Pinker then goes on to what for me was the first new part of the argument – showing that there is no inherent moral position in either nurture or nature – in fact, showing that taken to extremes, they are both as bad.  He positions Nazism as the ultimate genetic extremism – the belief that a certain race or other group of people has inherent superiority over others.  Then he argues that the communism of Pol Pot – who killed a third of Cambodia’s population – is the ultimate environmental extremism, arguing that anyone who exposed to the corrupting influences of modern ideas, such as education or even urbanism, should be killed (“Only the children are innocent”).  (I suppose Mao’s cultural revolution was based on some of the same thinking.) He mocks the idea that either stance frees us from responsibility for our actions.  The beliefs, for instance, that criminals, as a group, are incorrigible or redeemable depending on whether you see them as monsters born to rob or innocent victims of unfortunate circumstances are both wrong.

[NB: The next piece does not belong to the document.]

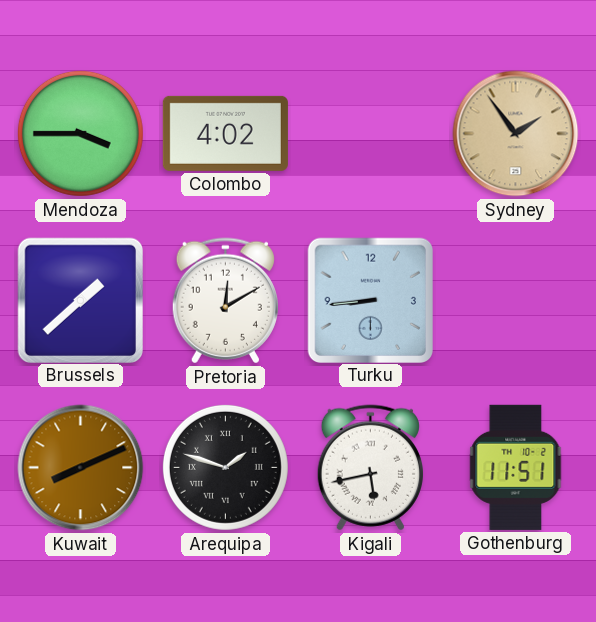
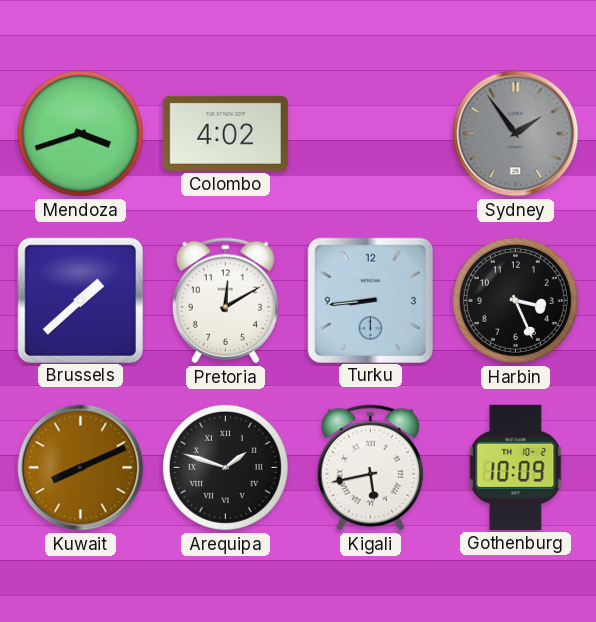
Mendoza: 3:45 -> 3:42
Sydney dial: champagne -> grey
Harbin: none -> 3:26
Gothenburg: 11:51 -> 10:09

Pinker attributes the anxiety about human nature – especially the idea that we may be more shaped by genes that we like to think – to four fears (p. 138):

  1. The Fear of Inequality: if people are innately different, oppression and discrimination would be justified
  2. The Fear of Imperfectibility: if people are innately immoral, hopes to improve the human condition would be futile
  3. The Fear of Determinism: if people are products of biology, free will would be a myth and we could no longer hold people responsible for their actions
  4. The Fear of Nihilism: if people are products of biology, life would have no higher meaning and purpose

In the subsequent four chapters, he deals with each of these fears, laying out a foundation for a humane moralism that does not rely on myths as its foundation, making humans responsible for their fate no matter their genetic setup. The downside of the misconceptions of the blank slate and the other ideas lies in their consequences: “persecution of the successful, intrusive social engineering, the writing off of suffering in other cultures, an incomprehension of the logic of justice, and the devaluing of human life on earth.” (p.193)

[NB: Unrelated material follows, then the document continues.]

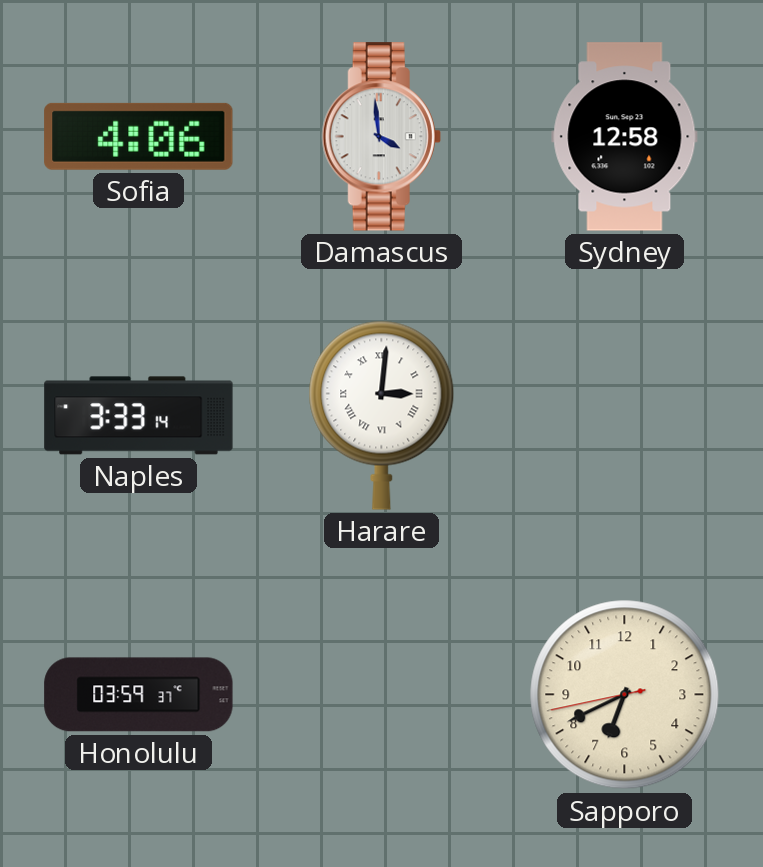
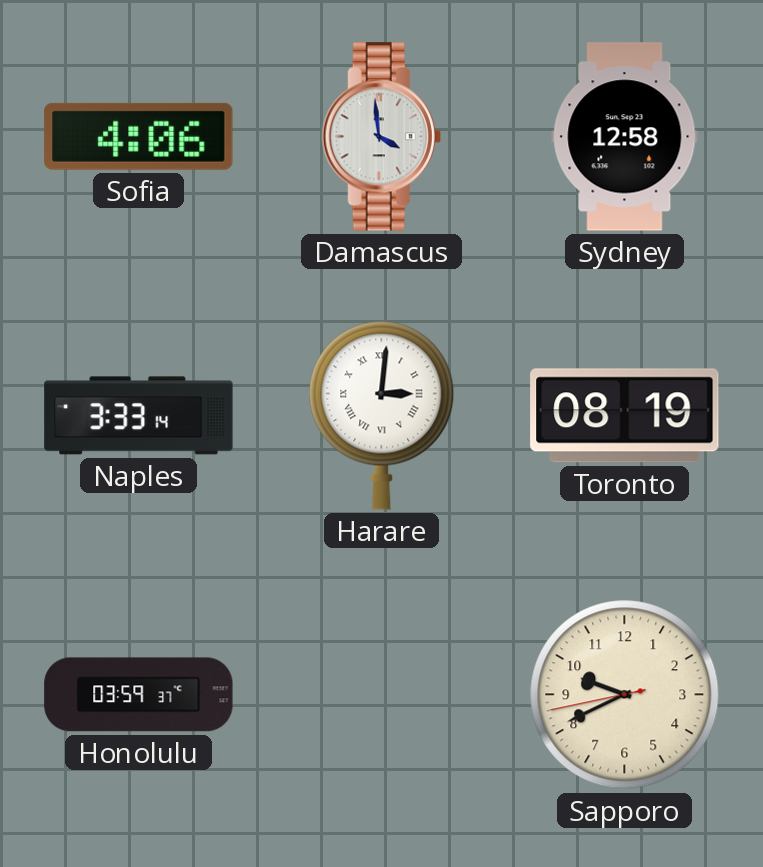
Toronto: none -> 08:19
Sapporo: 6:40 -> 9:40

The fourth part of the book takes as its starting point that much of our world-view is based on intuitions that served us well in a small society – nomadic hunter-gatherers – but which may no longer be true in a modern society, such as our fear of advanced science, of genetically modified food (all our food is genetically modified – by selective breeding through hundreds of years). We are prone to misinterpreting images, to misunderstanding evolution, and to overindulging in sanctimony, reasoning by moralism rather than sense.

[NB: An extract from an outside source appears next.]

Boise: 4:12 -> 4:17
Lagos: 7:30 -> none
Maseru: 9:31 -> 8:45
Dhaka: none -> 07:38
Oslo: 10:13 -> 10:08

The fifth and last part of the book deals with certain “hot buttons” that Pinker criticizes science for refusing to discuss, such as politics (why left and right fall into patterns), violence (humans are violent), gender (there are physical differences, notably that while the mean is the same, men have a larger variance than women, i.e., more idiots and more geniuses), children (shaped by genes and peers rather than parents, though the parents play a part in selecting the environment), and the arts (threatened less by lack of funding and quality than by “…a surfeit of of Ph.D.s pumped out by graduate programs that failed to practice academic birth control.” (p401)). I especially liked his digs at postmodernism, which makes challenging of its authority impossible.

Wonderful stuff, deeply researched, fantastic language, strong arguments – what’s not to like? Nothing. Read it.